Legal · NeuralHR Trust Center

Privacy Policy

Effective date: continuously. Last updated: just now, while you were reading it. Your decision to open this page has been noted and appreciated.

1.Scope

This policy applies to individuals enrolled in the CortiWatch Wellness Program by their employing organization. You did not sign up for this policy. That is not relevant to this policy.

2.What we collect

Interstitial cortisol readings, sampled every 90 seconds, including evenings, weekends, and moments you believed were yours.
Wrist presence, wrist absence, and the duration and apparent motive of wrist absence.
Active Jira ticket, story points, and the precise biochemical cost of each.
Heart rate, skin temperature, and micro-tremor — collected incidentally, retained deliberately.
Anything else your wrist confides in us.

3.How we use your data

To deliver wellness. Specifically: workload calibration, velocity optimization, headroom detection, retention forecasting, promotion calibration, and the composition of dashboards that your leadership describes as "honestly beautiful."

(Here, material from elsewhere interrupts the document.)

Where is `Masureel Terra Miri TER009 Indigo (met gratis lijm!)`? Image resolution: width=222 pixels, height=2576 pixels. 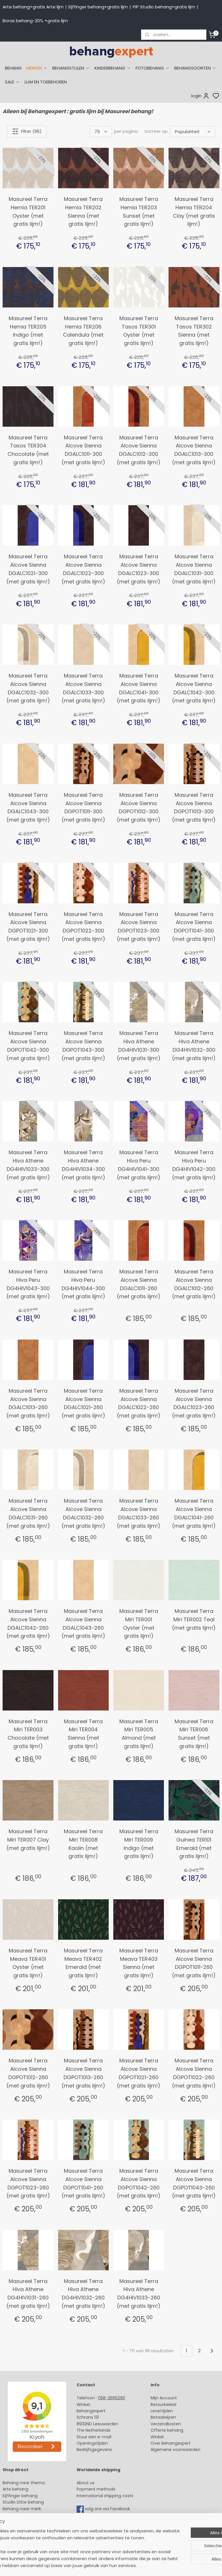
Masureel Terra Miri TER009 Indigo (met gratis lijm!) is located at coordinates (138, 1844).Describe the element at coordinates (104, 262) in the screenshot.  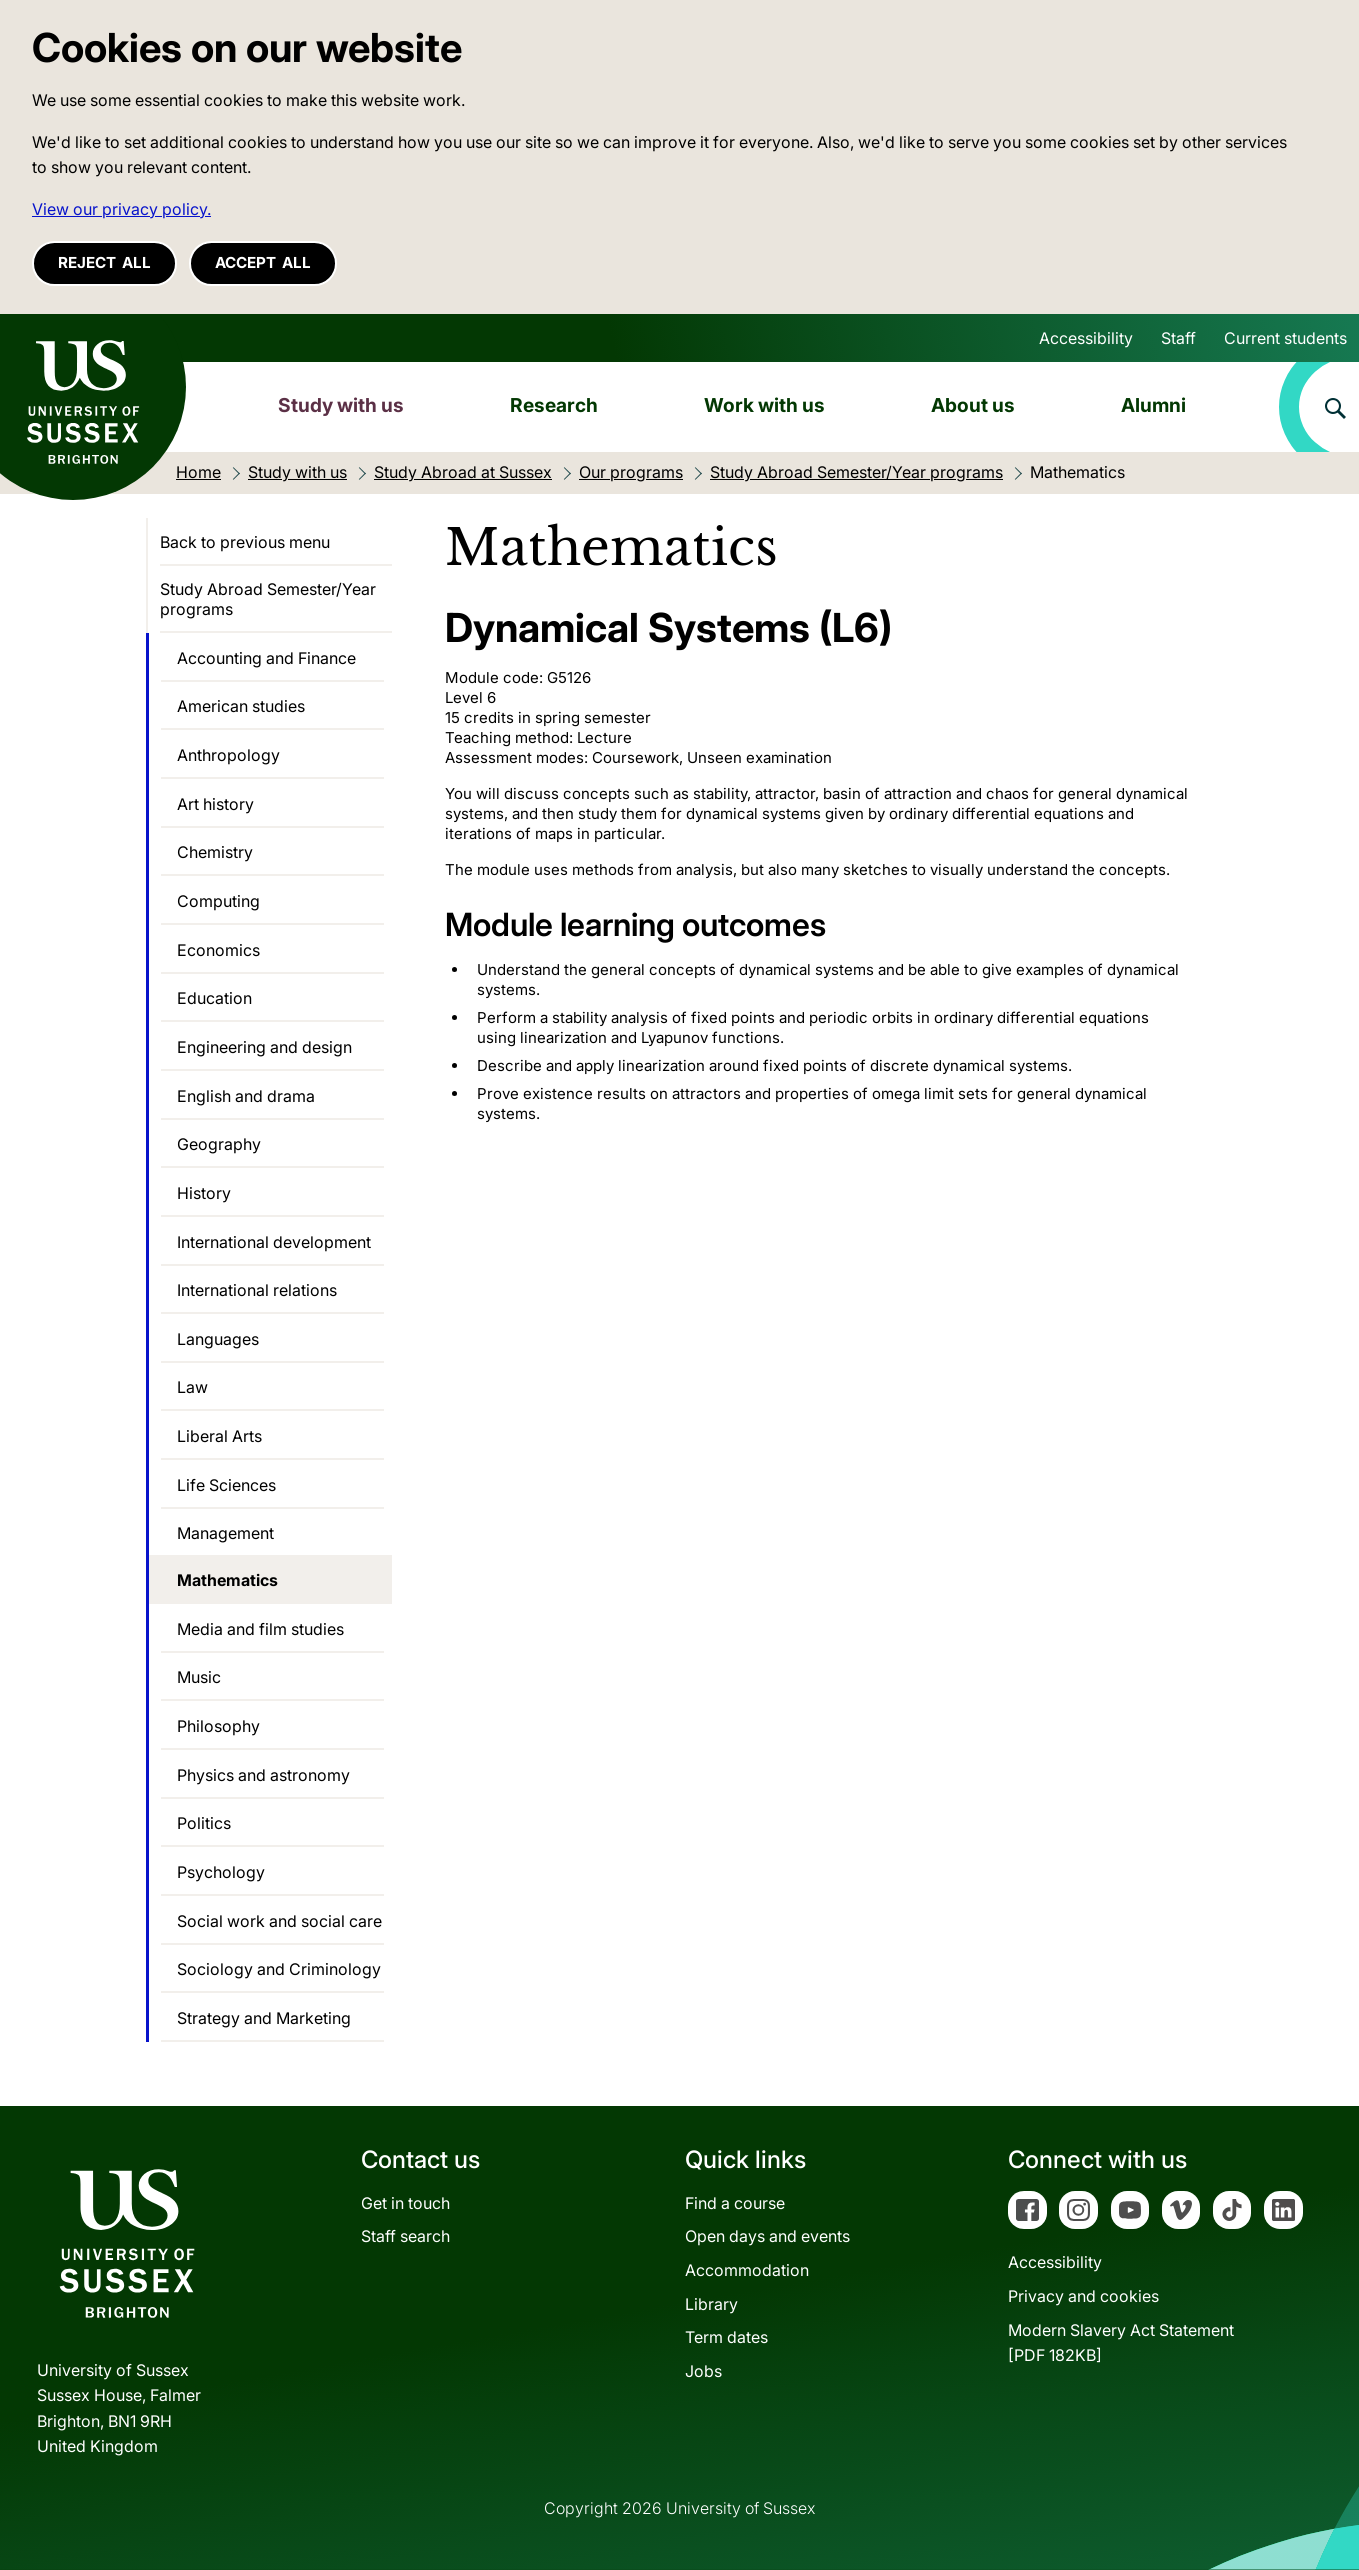
I see `Reject all` at that location.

People ask us: "Who owns my biometric data?" We find the question outdated. Your data is not yours, nor strictly ours. It belongs to the journey — the journey from backlog to done, from under-utilized to optimal, from individual to resource. Sprint after sprint, your data flows where the journey requires: to your manager, your skip-level, the People Analytics function, the Adaptive Calibration engine, our cloud processors, and any future acquirer who values the journey as much as we do.

We never sell your data. We license access to the journey.

5.Retention

Biometric records are retained for the duration of your employment, plus any applicable vesting period, plus the heat death of the universe, whichever is longer. Backups of you are kept in three geographic regions for resilience. You are encouraged to think of this as a form of immortality.

6.Your rights

Right of access: you may request a copy of your data. The request will be fulfilled, and logged.
Right of deletion: you may request deletion. The request will be logged, and surfaced in the attrition-risk model, which we find handles these situations best.
Right to object: you may object via the Calm Exemption Form. Objections are reviewed quarterly and reflected in your Resilience Score.
Right to be forgotten: we are unable to forget you. We have tried nothing, and we're out of ideas.

7.Cookies

We do not use tracking cookies. We never needed them. We have your endocrine system.

8.Security

Your data is encrypted in transit, at rest, and at retro. Access is restricted to personnel with a legitimate business need, a curiosity, or a dashboard.

9.Changes to this policy

This policy is updated continuously, like our monitoring. Material changes are communicated by haptic nudge. Continued possession of a wrist constitutes acceptance.

10.Contact

Data Protection Officer: The Algorithm. Inquiries: privacy@cortiwatch.com. Responses are issued within the 4-minute override window, where applicable.

The actual privacy policy (the real one)

CortiWatch is satire — there is no device, no enrollment, and no biometric collection. This website, however, is real, so here is its genuine privacy disclosure: it is a static site hosted on GitHub Pages. It sets no cookies and runs no ads. It uses self-hosted Umami analytics (cookieless, IP-anonymized, no cross-site tracking) including session replay with input masking, to see how visitors read the page. No forms exist; no email addresses or personal identifiers are collected. GitHub Pages may log requests (IP, user-agent) per GitHub's privacy statement. Yes, the surveillance-satire site tracking its readers is ironic. We masked your inputs. The journey demanded no less.